What do you optimise for?
"Perfection is achieved, not when there is nothing more to add, but when there is nothing left to take away."
A long time ago when XML was brand new my client had a client that wanted to send them jobs to process in XML.
Up until that time work might have been received in fairly simple formats, maybe even as simple as CSV. They would take apart the various elements of data and store them as separate columns in a database that probably only needed a single table. They'd accumulate enough jobs to run a production batch. The data that was slated to arrive by XML was more complex than previously. It was going to require more tables. But they wanted to keep the same approach. We were to optimise for familiarity at the expense of complexity.

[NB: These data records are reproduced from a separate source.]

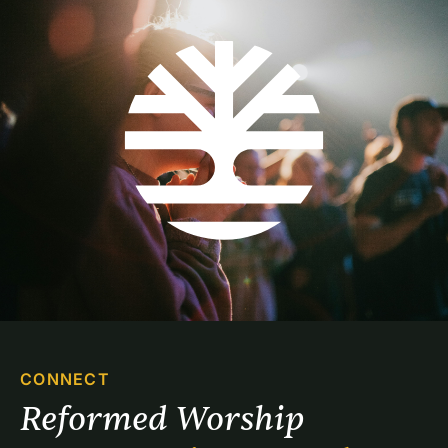
CONNECT
Reformed Worship 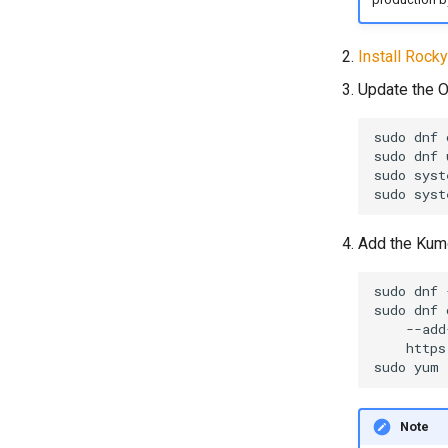
Install Rocky
Update the O
sudo
dnf
sudo
dnf
sudo
syst
sudo
syst
Add the Kumo
sudo
dnf
sudo
dnf
--add
sudo
yum
Note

My solution was to use XSLT. A style sheet would read the XML and write SQL to add the data. XML was new at this time and there were no existing tools for shredding it into a database. This worked fine in a quick PoC. The trouble was that they were planning to send XML documents with op to 1,000 jobs in them. XSLT used the Microsoft DOM and that would require at least one order of magnitude more memory than the XML it was transforming. Testing this at production scale burst the available memory. We also needed to optimise for memory.

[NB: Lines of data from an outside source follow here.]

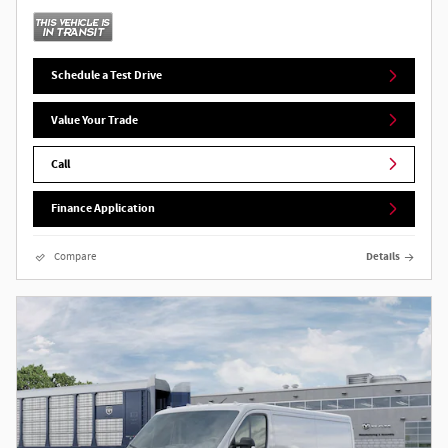
Schedule a Test Drive
Value Your Trade
Call
Finance Application
Compare
Details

The solution to that was to add a SAX parser as a front end to spilt the incoming documents into individual jobs. It needed only to recognise the beginning and end of the element that enclosed the job. Each job could then be wrapped up and sent to the existing code one at a time. It didn't need to recognise anything in between, just shove it in the bag. Actually it recognised one or two other elements which represented housekeeping information and passed those on as well. We were optimising for memory at the expense of a little more complexity.
Realising that there would be more like tike in the future I wrote the SAX parser to use a simple name-space I devised for my client. I added a further step using SAXON to transform the client's name space into my client's name-space. All it needed was a new style sheet for a new client. I was optimising for re-useability at the expense of a little more complexity.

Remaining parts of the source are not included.